Ms Shamsie's novel encompasses the story of subcontinental troops who fought at Ypres ("Vipers"). In one passage, an injured soldier from Peshawar meets another man at the hospital in England: "It was the sepoy whose ankle had been shattered by a bullet … soon he would be sent back to France. His letter had been addressed to the King-Emperor himself, complaining that wounded Indians were sent back to the field with injuries that would allow an English solider to return home. Qayyum wrote down every word the man said, knowing it would never reach the palace. The letter ended: if a man is to die defending a field, let the field be his field, the land his land, the people his people."
In the absence of written memoirs and records, since so many of the troops came from non-literate backgrounds, Mr Das and his fellow historians and researchers draw on other sources - government archives, interviews, songs, films. He mentions a Chinyanja marching song still sung in some villages in Africa: "Helter-skelter! Helter-skelter! What have you done, Sir? Germany has completely finished off our young men/Germany has completely finished off our young men."
Not all of them died on the field of battle; some, brought in to provide the essential labour that would dig trenches, died before they even reached Europe, as was the tragic fate of the 617 members of the South African Native Labour Continent, drowned on board the SS Mendi.

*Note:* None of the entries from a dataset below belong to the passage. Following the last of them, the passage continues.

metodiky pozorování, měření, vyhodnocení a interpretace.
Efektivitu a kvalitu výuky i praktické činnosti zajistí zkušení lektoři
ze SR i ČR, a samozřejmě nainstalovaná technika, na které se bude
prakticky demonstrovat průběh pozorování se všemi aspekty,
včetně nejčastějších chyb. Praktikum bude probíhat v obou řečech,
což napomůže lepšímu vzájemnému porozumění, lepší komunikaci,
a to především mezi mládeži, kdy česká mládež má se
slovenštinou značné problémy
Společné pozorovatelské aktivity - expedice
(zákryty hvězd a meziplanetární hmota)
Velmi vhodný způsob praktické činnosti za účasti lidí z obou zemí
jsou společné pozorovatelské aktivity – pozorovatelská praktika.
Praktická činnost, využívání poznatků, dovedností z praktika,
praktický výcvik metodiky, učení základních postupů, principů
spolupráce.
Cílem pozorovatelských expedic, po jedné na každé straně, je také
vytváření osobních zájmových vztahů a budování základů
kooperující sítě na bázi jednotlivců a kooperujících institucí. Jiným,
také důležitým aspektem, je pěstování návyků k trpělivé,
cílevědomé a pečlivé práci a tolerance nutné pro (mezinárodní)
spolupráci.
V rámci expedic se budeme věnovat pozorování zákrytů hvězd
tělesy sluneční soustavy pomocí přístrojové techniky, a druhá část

In a separate series, four short Penguin Special essays span China's experience of the First World War, from the siege of Tsingtao to the reaction of the bustling and multi-ethnic corporate world in Shanghai to the Chinese humiliation in Paris at the end of the war. In The Chinese Labour Corps, Mark O'Neill writes that the workers were called maizhuzai, meaning "pigs that are sold, a term that aptly described their place in the social order".

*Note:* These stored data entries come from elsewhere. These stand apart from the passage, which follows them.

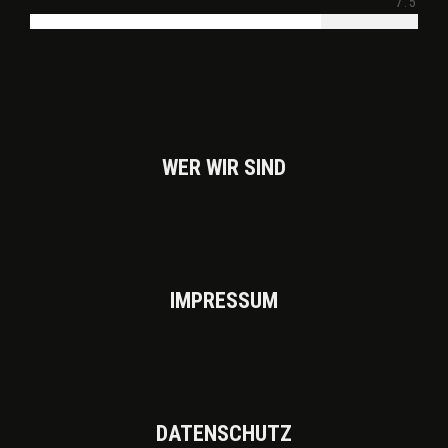
7.5
WER WIR SIND
IMPRES­SUM
DATEN­SCHUTZ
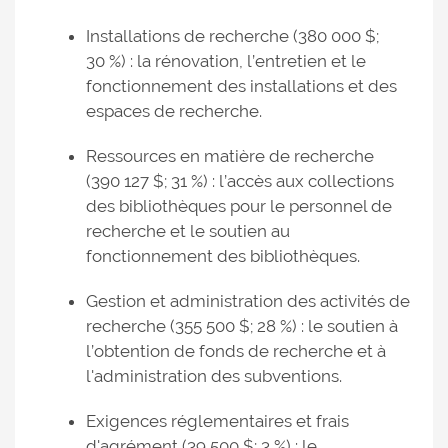
Installations de recherche (380 000 $;
30 %) : la rénovation, l’entretien et le
fonctionnement des installations et des
espaces de recherche.
Ressources en matière de recherche
(390 127 $; 31 %) : l’accès aux collections
des bibliothèques pour le personnel de
recherche et le soutien au
fonctionnement des bibliothèques.
Gestion et administration des activités de
recherche (355 500 $; 28 %) : le soutien à
l’obtention de fonds de recherche et à
l'administration des subventions.
Exigences réglementaires et frais
d'agrément (39 500 $; 3 %) : le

When they arrived in Britain, they were asked to strip naked, doused with disinfectant and issued identity bracelets. The coolies were "so much cargo, livestock", occupying poorly ventilated holds on the troop ships. And yet the Chinese labour corps found time to band together under the Work Study Movement, which ran evening classes and explained the war to the workers.

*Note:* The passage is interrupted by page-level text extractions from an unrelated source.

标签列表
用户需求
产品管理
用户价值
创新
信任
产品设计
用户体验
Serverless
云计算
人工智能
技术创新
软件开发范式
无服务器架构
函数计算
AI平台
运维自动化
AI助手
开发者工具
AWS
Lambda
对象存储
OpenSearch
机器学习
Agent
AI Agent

The histories of what happened after the war are still being compiled, but what's there makes for sad reading. Troops who had been welcomed with joyous cries of "Vivent les Hindous" often found that there was less of a welcome for them in the lean post-war years. The Chinese workers went back via the Canadian front. Mr O'Neill writes: "While Canadian soldiers returning from the front were greeted as heroes with welcoming parties, bunting, and smiling girls, the Chinese were ignored."
The gaps in the official record became gaps in public memory, even though the personal stories of great-uncles who'd been to the war lingered. In his "Introduction", Mr Das cites the trench notebook of Jemadar Mir Mast, possibly the only surviving example of its kind written by an Indian soldier in the Great War. A line divides the page into two; Urdu words are written with their counterparts in English on the other side. "Retire", "retreat", "newspapers", "hungry", "university", and then the poignant trio: "nephew", "niece", "children".
The jemadar comes into focus; a man writing down words in an alien tongue, in a trench situated in a field not his field, fighting a war not his war. Like so many others, from all across the colonies, the dominions, the non-white world that went to war for Europe.